Two weeks ago I was ready to give up on it because I thought it always took effect in the first two weeks, if it’s going to work.
But then I heard it can take longer and in the last week I’ve been feeling a bit better. So maybe it is helping after all. I was aware my doctor would like me to have another infusion before making a decision about whether to stay on it and that’s fine with me now it seems like it might be helping.
I saw my doctor yesterday. Like I expected, she does want me to have the next infusion of Remicade. It’s scheduled for June 13 but she’ll move it up if I get much worse because of stopping the two medications. She’s doubling the Remicade dose for the next infusion to see if that works better. A couple of weeks after that I’m seeing her again.
She stopped two of my medications (Asacol and Canasa) since I’m doing a bit better and because they might be contributing to my symptoms – apparently they do in a small percentage of people.
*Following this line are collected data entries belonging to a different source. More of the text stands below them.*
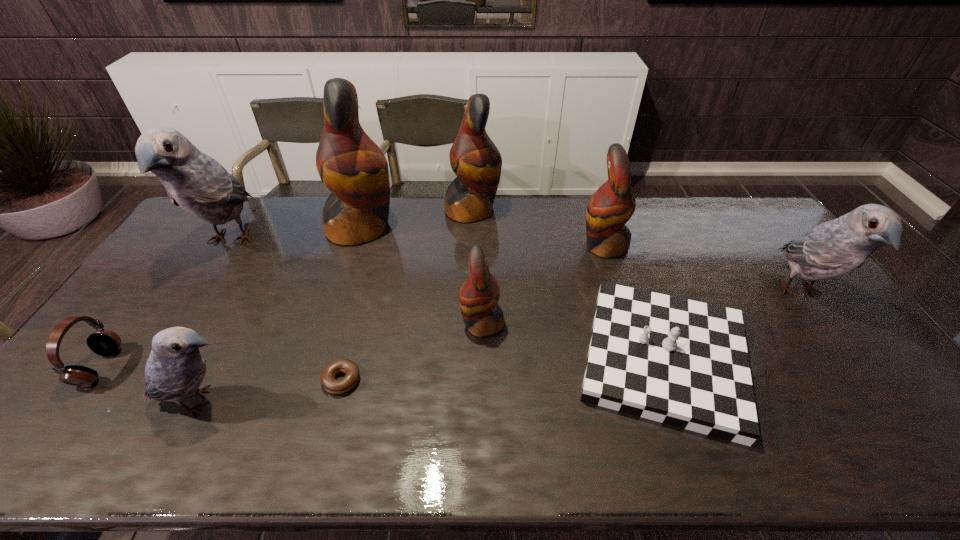 Identify the location of vacant space situated on the face of the third biggest red parrot. (550, 245).

The width and height of the screenshot is (960, 540). I want to click on vacant space located on the face of the third biggest red parrot, so click(513, 245).

Identify the location of vacant space located 0.250m on the face of the third biggest red parrot. (507, 245).

Locate an element on the screen. The image size is (960, 540). vacant region located on the front-facing side of the rightmost object is located at coordinates pos(852,366).

Where is `free space located 0.370m on the front-facing side of the nearest parrot`? free space located 0.370m on the front-facing side of the nearest parrot is located at coordinates (398, 402).

This screenshot has width=960, height=540. I want to click on vacant region located on the face of the smallest red parrot, so click(348, 323).

Find the location of a particular element. free space located on the face of the smallest red parrot is located at coordinates (425, 323).

Identify the location of vacant space located 0.060m on the face of the smallest red parrot. The height and width of the screenshot is (540, 960). (440, 323).

The image size is (960, 540). I want to click on free space located 0.060m on the ear pads of the black headset, so pyautogui.click(x=137, y=367).

At what (x,y) coordinates should I click in order to perform the action: click on vacant region located 0.270m on the back of the checkerboard. Please return your answer as a coordinate pair (x, y). Looking at the image, I should click on (619, 238). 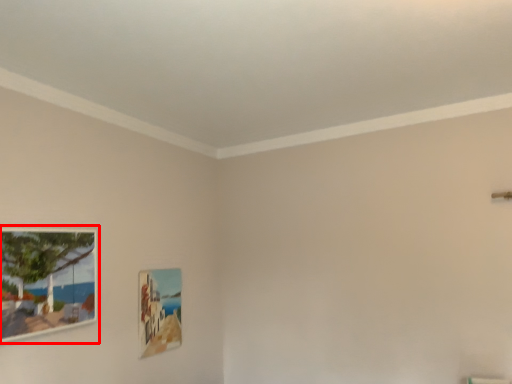 Question: From the image's perspective, where is picture frame (annotated by the red box) located in relation to picture frame in the image?

Choices:
 (A) below
 (B) above

Answer: (B) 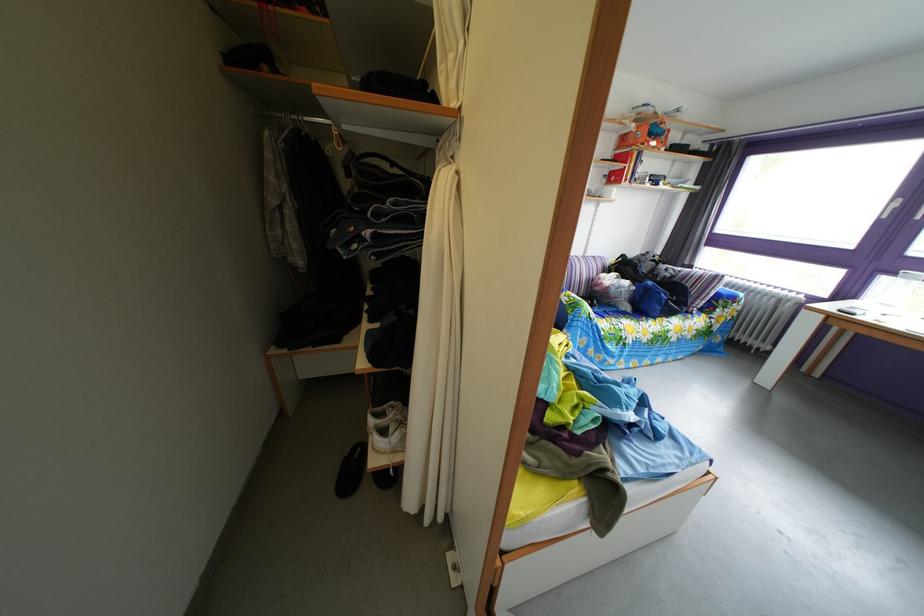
She’s keeping me on Entecort for now, so that if the Remicade turns out not to be helping, at least I’m on something. It’s approved for five months so I can take it for three more.
She sent me to have blood tests after my appointment, to check the Remicade isn’t having any adverse effects.
Our health insurance company has now paid for the first two Remicade infusions which is reassuring since it costs so much (and will cost almost twice as much with the higher dose).